In this case, the primase adds primers in a number of locations along the unwinding strand. DNA polymerase III extends the primer by adding new nucleotides, and it terminates when it comes into contact with a previously produced fragment. Consequently, it must release the DNA strand and glide farther upstream in order to begin the extension of another RNA primer sequence. During the replication process, a sliding clamp holds the DNA in place as it moves from one location to another.
Primer Removal
Despite the fact that new DNA strands have been created, the RNA primers that were previously present on the newly generated strands must be replaced with DNA. Specifically, the enzyme DNA polymerase I is responsible for this activity (DNA pol I). Because of its 5′ 3′ exonuclease activity, it is able to precisely remove RNA primers from DNA, and the 5′ 3′ DNA polymerase activity is able to replace them with fresh deoxyribonucleotides.
Ligation
It is still possible to see gaps or nicks between neighbouring Okazaki fragments after the primer removal has been finished on the lagging strand. By forming a phosphodiester link between the 5′ phosphate and the 3′ hydroxyl groups of neighbouring fragments, the enzyme ligase recognises and seals these nicks in the DNA structure.
Termination
This replication mechanism comes to a halt at certain termination sites, each of which has a distinct nucleotide sequence. This sequence is recognised by specialist proteins known as tus, which bind to certain sites, preventing the helicase from proceeding through them. When the helicase comes into contact with the tus protein, it detaches from the strand along with the single-strand binding proteins that are adjacent.
Conclusion
In eukaryotes, the vast bulk of DNA synthesis takes place during the S phase of the cell cycle, and the entire genome must be unravelled and replicated in order to produce two daughter copies of the organism.

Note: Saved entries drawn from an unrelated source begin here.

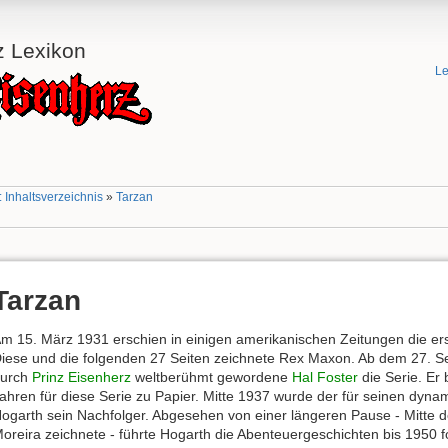
z Lexikon
Le
 Inhaltsverzeichnis
»
Tarzan
Tarzan
m 15. März 1931 erschien in einigen amerikanischen Zeitungen die ers
iese und die folgenden 27 Seiten zeichnete Rex Maxon. Ab dem 27. 
urch
Prinz Eisenherz
weltberühmt gewordene
Hal Foster
die Serie. Er
ahren für diese Serie zu Papier. Mitte 1937 wurde der für seinen dyna
ogarth sein Nachfolger. Abgesehen von einer längeren Pause - Mitte d
oreira zeichnete - führte Hogarth die Abenteuergeschichten bis 1950 fo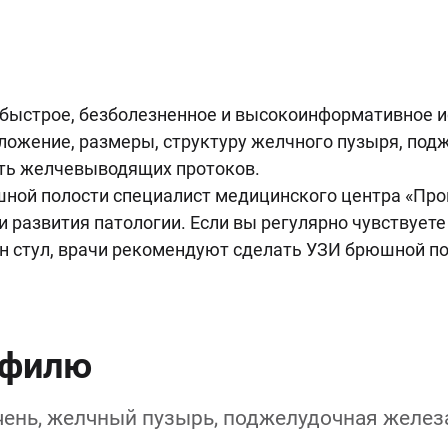
 быстрое, безболезненное и высокоинформативное и
ложение, размеры, структуру желчного пузыря, под
ость желчевыводящих протоков.
шной полости специалист медицинского центра «Пр
и развития патологии. Если вы регулярно чувствует
ен стул, врачи рекомендуют сделать УЗИ брюшной по
офилю
ень, желчный пузырь, поджелудочная железа,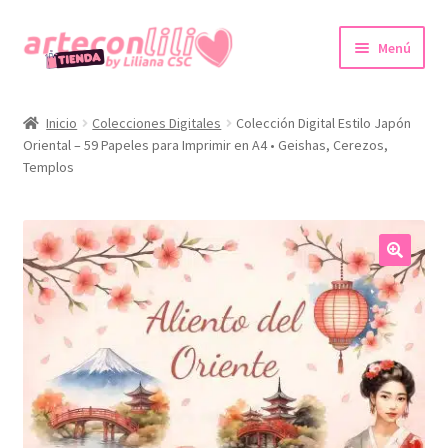
Ir
Ir
Menú
a
al
la
contenido
Inicio
navegación
Inicio
Colecciones Digitales
Colección Digital Estilo Japón
Oriental – 59 Papeles para Imprimir en A4 • Geishas, Cerezos,
Colecciones Digitales
Templos
Agendas imprimibles
Expandi
Tienda
el
🔍
menú
Promociones
hijo
Expandi
Cuenta
el
menú
hijo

It takes three essential phases for DNA replication to occur: first, the opening of the double helix and separation of the DNA strands, followed by the priming of the template strand, and finally the construction of the new DNA segment. A specific site known as the origin of the DNA double helix uncoils during the process of separation of the two strands of DNA double helix. The consequence of DNA replication is the formation of two DNA molecules, each of which contains one new and one old nucleotide chain. This is why DNA replication is referred to as semi-conservative; half of the chain is derived from the original DNA molecule, while the other half is completely different.